§ **Problem description**:
Pictures aside, can you reproduce the records word for word?

§ **Exercise input**:
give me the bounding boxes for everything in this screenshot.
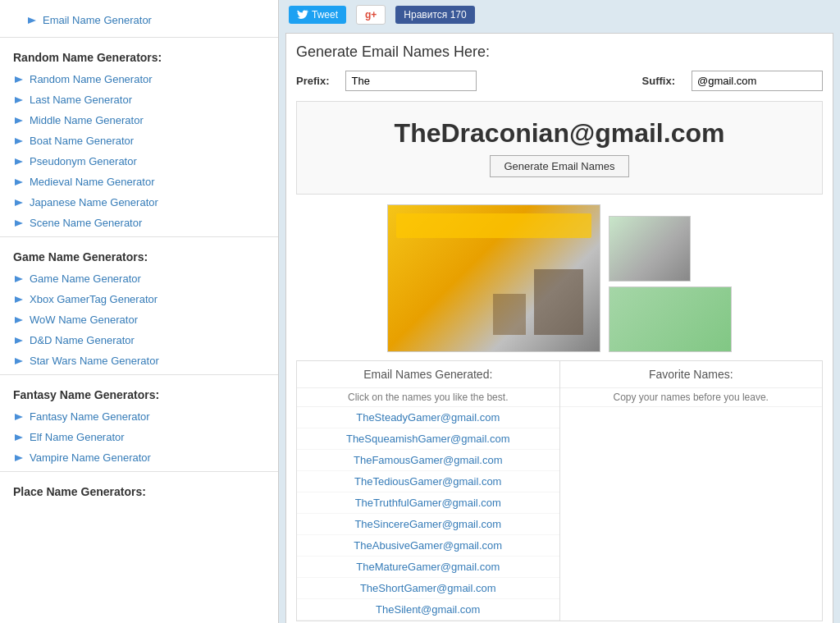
form-row: Prefix: Suffix: [296, 71, 823, 91]
sidebar-link-1-3[interactable]: D&D Name Generator [0, 330, 278, 350]
arrow-icon [13, 294, 25, 305]
results-subheader-left: Click on the names you like the best. [297, 388, 559, 407]
arrow-icon [26, 15, 38, 26]
result-item[interactable]: TheSteadyGamer@gmail.com [297, 407, 559, 428]
page-title: Generate Email Names Here: [296, 44, 823, 61]
svg-marker-0 [28, 17, 36, 24]
like-button[interactable]: Нравится 170 [395, 6, 474, 24]
sidebar-section-title-2: Fantasy Name Generators: [0, 378, 278, 406]
svg-marker-1 [15, 76, 23, 83]
svg-marker-10 [15, 296, 23, 303]
gplus-button[interactable]: g+ [356, 5, 386, 25]
ad-large [387, 204, 600, 352]
sidebar-link-0-5[interactable]: Medieval Name Generator [0, 172, 278, 192]
arrow-icon [13, 273, 25, 285]
svg-marker-14 [15, 414, 23, 420]
ad-small-2 [609, 286, 732, 352]
result-item[interactable]: TheShortGamer@gmail.com [297, 578, 559, 599]
sidebar-sections: Random Name Generators:Random Name Gener… [0, 37, 278, 503]
arrow-icon [13, 94, 25, 106]
prefix-label: Prefix: [296, 75, 329, 87]
sidebar-link-2-0[interactable]: Fantasy Name Generator [0, 406, 278, 427]
suffix-input[interactable] [692, 71, 823, 91]
svg-marker-3 [15, 117, 23, 124]
arrow-icon [13, 197, 25, 208]
result-item[interactable]: TheTruthfulGamer@gmail.com [297, 492, 559, 514]
sidebar-section-title-1: Game Name Generators: [0, 240, 278, 268]
arrow-icon [13, 314, 25, 326]
svg-marker-11 [15, 317, 23, 323]
generated-email-text: TheDraconian@gmail.com [313, 118, 806, 149]
arrow-icon [13, 411, 25, 423]
generated-email-box: TheDraconian@gmail.com Generate Email Na… [296, 101, 823, 195]
sidebar-top-link[interactable]: Email Name Generator [13, 10, 265, 30]
results-header-right: Favorite Names: [560, 361, 823, 388]
sidebar-link-0-6[interactable]: Japanese Name Generator [0, 192, 278, 213]
ad-small-1 [609, 216, 691, 282]
svg-marker-13 [15, 358, 23, 364]
svg-marker-7 [15, 199, 23, 206]
result-item[interactable]: TheMatureGamer@gmail.com [297, 557, 559, 578]
arrow-icon [13, 156, 25, 167]
result-item[interactable]: TheSilent@gmail.com [297, 599, 559, 621]
sidebar-link-0-4[interactable]: Pseudonym Generator [0, 151, 278, 172]
ad-area [296, 204, 823, 352]
results-section: Email Names Generated: Click on the name… [296, 360, 823, 621]
sidebar-link-1-4[interactable]: Star Wars Name Generator [0, 350, 278, 371]
sidebar-link-2-2[interactable]: Vampire Name Generator [0, 447, 278, 468]
result-item[interactable]: TheSincereGamer@gmail.com [297, 514, 559, 535]
sidebar-link-0-7[interactable]: Scene Name Generator [0, 213, 278, 233]
results-subheader-right: Copy your names before you leave. [560, 388, 823, 407]
arrow-icon [13, 115, 25, 126]
result-item[interactable]: TheTediousGamer@gmail.com [297, 471, 559, 492]
sidebar-link-1-1[interactable]: Xbox GamerTag Generator [0, 289, 278, 309]
top-bar: Tweet g+ Нравится 170 [279, 0, 840, 30]
result-item[interactable]: TheSqueamishGamer@gmail.com [297, 428, 559, 450]
arrow-icon [13, 74, 25, 85]
sidebar-link-0-1[interactable]: Last Name Generator [0, 89, 278, 110]
result-item[interactable]: TheFamousGamer@gmail.com [297, 450, 559, 471]
svg-marker-15 [15, 434, 23, 441]
arrow-icon [13, 355, 25, 367]
results-left: Email Names Generated: Click on the name… [297, 361, 560, 621]
sidebar-link-0-3[interactable]: Boat Name Generator [0, 131, 278, 151]
sidebar-section-title-0: Random Name Generators: [0, 41, 278, 69]
suffix-label: Suffix: [642, 75, 675, 87]
sidebar-link-0-0[interactable]: Random Name Generator [0, 69, 278, 89]
svg-marker-4 [15, 138, 23, 144]
svg-marker-8 [15, 220, 23, 227]
email-results-list: TheSteadyGamer@gmail.comTheSqueamishGame… [297, 407, 559, 621]
svg-marker-5 [15, 158, 23, 165]
arrow-icon [13, 335, 25, 346]
arrow-icon [13, 432, 25, 443]
sidebar: Email Name Generator Random Name Generat… [0, 0, 279, 623]
sidebar-link-1-2[interactable]: WoW Name Generator [0, 309, 278, 330]
sidebar-link-0-2[interactable]: Middle Name Generator [0, 110, 278, 131]
sidebar-section-title-3: Place Name Generators: [0, 475, 278, 503]
main-content: Tweet g+ Нравится 170 Generate Email Nam… [279, 0, 840, 623]
content-area: Generate Email Names Here: Prefix: Suffi… [285, 33, 833, 623]
svg-marker-6 [15, 179, 23, 186]
result-item[interactable]: TheAbusiveGamer@gmail.com [297, 535, 559, 557]
arrow-icon [13, 135, 25, 147]
results-header-left: Email Names Generated: [297, 361, 559, 388]
arrow-icon [13, 452, 25, 464]
svg-marker-2 [15, 97, 23, 103]
sidebar-link-2-1[interactable]: Elf Name Generator [0, 427, 278, 447]
sidebar-link-1-0[interactable]: Game Name Generator [0, 268, 278, 289]
tweet-button[interactable]: Tweet [289, 6, 346, 24]
svg-marker-16 [15, 455, 23, 461]
generate-button[interactable]: Generate Email Names [490, 155, 628, 177]
arrow-icon [13, 218, 25, 229]
results-right: Favorite Names: Copy your names before y… [560, 361, 823, 621]
svg-marker-12 [15, 337, 23, 344]
arrow-icon [13, 176, 25, 188]
svg-marker-9 [15, 276, 23, 282]
prefix-input[interactable] [345, 71, 477, 91]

§ **Solution below**:
give me the bounding boxes for everything in this screenshot.
form-row: Prefix: Suffix: [296, 71, 823, 91]
sidebar-link-1-3[interactable]: D&D Name Generator [0, 330, 278, 350]
arrow-icon [13, 294, 25, 305]
results-subheader-left: Click on the names you like the best. [297, 388, 559, 407]
arrow-icon [26, 15, 38, 26]
result-item[interactable]: TheSteadyGamer@gmail.com [297, 407, 559, 428]
page-title: Generate Email Names Here: [296, 44, 823, 61]
svg-marker-0 [28, 17, 36, 24]
like-button[interactable]: Нравится 170 [395, 6, 474, 24]
sidebar-section-title-2: Fantasy Name Generators: [0, 378, 278, 406]
svg-marker-1 [15, 76, 23, 83]
svg-marker-10 [15, 296, 23, 303]
gplus-button[interactable]: g+ [356, 5, 386, 25]
ad-large [387, 204, 600, 352]
sidebar-link-0-5[interactable]: Medieval Name Generator [0, 172, 278, 192]
arrow-icon [13, 273, 25, 285]
svg-marker-14 [15, 414, 23, 420]
ad-small-2 [609, 286, 732, 352]
result-item[interactable]: TheShortGamer@gmail.com [297, 578, 559, 599]
sidebar-sections: Random Name Generators:Random Name Gener… [0, 37, 278, 503]
arrow-icon [13, 94, 25, 106]
prefix-label: Prefix: [296, 75, 329, 87]
sidebar-link-2-0[interactable]: Fantasy Name Generator [0, 406, 278, 427]
suffix-input[interactable] [692, 71, 823, 91]
svg-marker-3 [15, 117, 23, 124]
arrow-icon [13, 197, 25, 208]
result-item[interactable]: TheTruthfulGamer@gmail.com [297, 492, 559, 514]
sidebar-section-title-1: Game Name Generators: [0, 240, 278, 268]
arrow-icon [13, 314, 25, 326]
svg-marker-11 [15, 317, 23, 323]
generated-email-text: TheDraconian@gmail.com [313, 118, 806, 149]
arrow-icon [13, 411, 25, 423]
generated-email-box: TheDraconian@gmail.com Generate Email Na… [296, 101, 823, 195]
sidebar-top-link[interactable]: Email Name Generator [13, 10, 265, 30]
results-header-right: Favorite Names: [560, 361, 823, 388]
sidebar-link-0-6[interactable]: Japanese Name Generator [0, 192, 278, 213]
ad-small-1 [609, 216, 691, 282]
svg-marker-13 [15, 358, 23, 364]
svg-marker-7 [15, 199, 23, 206]
result-item[interactable]: TheMatureGamer@gmail.com [297, 557, 559, 578]
arrow-icon [13, 156, 25, 167]
result-item[interactable]: TheSilent@gmail.com [297, 599, 559, 621]
sidebar-link-0-4[interactable]: Pseudonym Generator [0, 151, 278, 172]
ad-area [296, 204, 823, 352]
results-section: Email Names Generated: Click on the name… [296, 360, 823, 621]
sidebar-link-1-4[interactable]: Star Wars Name Generator [0, 350, 278, 371]
sidebar-link-2-2[interactable]: Vampire Name Generator [0, 447, 278, 468]
result-item[interactable]: TheSincereGamer@gmail.com [297, 514, 559, 535]
sidebar-link-0-7[interactable]: Scene Name Generator [0, 213, 278, 233]
results-subheader-right: Copy your names before you leave. [560, 388, 823, 407]
arrow-icon [13, 115, 25, 126]
result-item[interactable]: TheTediousGamer@gmail.com [297, 471, 559, 492]
sidebar-link-1-1[interactable]: Xbox GamerTag Generator [0, 289, 278, 309]
top-bar: Tweet g+ Нравится 170 [279, 0, 840, 30]
result-item[interactable]: TheSqueamishGamer@gmail.com [297, 428, 559, 450]
arrow-icon [13, 74, 25, 85]
sidebar-link-0-1[interactable]: Last Name Generator [0, 89, 278, 110]
result-item[interactable]: TheFamousGamer@gmail.com [297, 450, 559, 471]
svg-marker-15 [15, 434, 23, 441]
arrow-icon [13, 355, 25, 367]
results-left: Email Names Generated: Click on the name… [297, 361, 560, 621]
sidebar-link-0-3[interactable]: Boat Name Generator [0, 131, 278, 151]
sidebar-section-title-0: Random Name Generators: [0, 41, 278, 69]
suffix-label: Suffix: [642, 75, 675, 87]
sidebar-link-0-0[interactable]: Random Name Generator [0, 69, 278, 89]
svg-marker-4 [15, 138, 23, 144]
svg-marker-8 [15, 220, 23, 227]
email-results-list: TheSteadyGamer@gmail.comTheSqueamishGame… [297, 407, 559, 621]
svg-marker-5 [15, 158, 23, 165]
arrow-icon [13, 335, 25, 346]
arrow-icon [13, 432, 25, 443]
sidebar: Email Name Generator Random Name Generat… [0, 0, 279, 623]
sidebar-link-1-2[interactable]: WoW Name Generator [0, 309, 278, 330]
sidebar-link-0-2[interactable]: Middle Name Generator [0, 110, 278, 131]
sidebar-section-title-3: Place Name Generators: [0, 475, 278, 503]
main-content: Tweet g+ Нравится 170 Generate Email Nam… [279, 0, 840, 623]
content-area: Generate Email Names Here: Prefix: Suffi… [285, 33, 833, 623]
svg-marker-6 [15, 179, 23, 186]
result-item[interactable]: TheAbusiveGamer@gmail.com [297, 535, 559, 557]
arrow-icon [13, 135, 25, 147]
results-header-left: Email Names Generated: [297, 361, 559, 388]
arrow-icon [13, 452, 25, 464]
svg-marker-2 [15, 97, 23, 103]
sidebar-link-2-1[interactable]: Elf Name Generator [0, 427, 278, 447]
sidebar-link-1-0[interactable]: Game Name Generator [0, 268, 278, 289]
tweet-button[interactable]: Tweet [289, 6, 346, 24]
svg-marker-16 [15, 455, 23, 461]
generate-button[interactable]: Generate Email Names [490, 155, 628, 177]
arrow-icon [13, 218, 25, 229]
results-right: Favorite Names: Copy your names before y… [560, 361, 823, 621]
svg-marker-12 [15, 337, 23, 344]
arrow-icon [13, 176, 25, 188]
svg-marker-9 [15, 276, 23, 282]
prefix-input[interactable] [345, 71, 477, 91]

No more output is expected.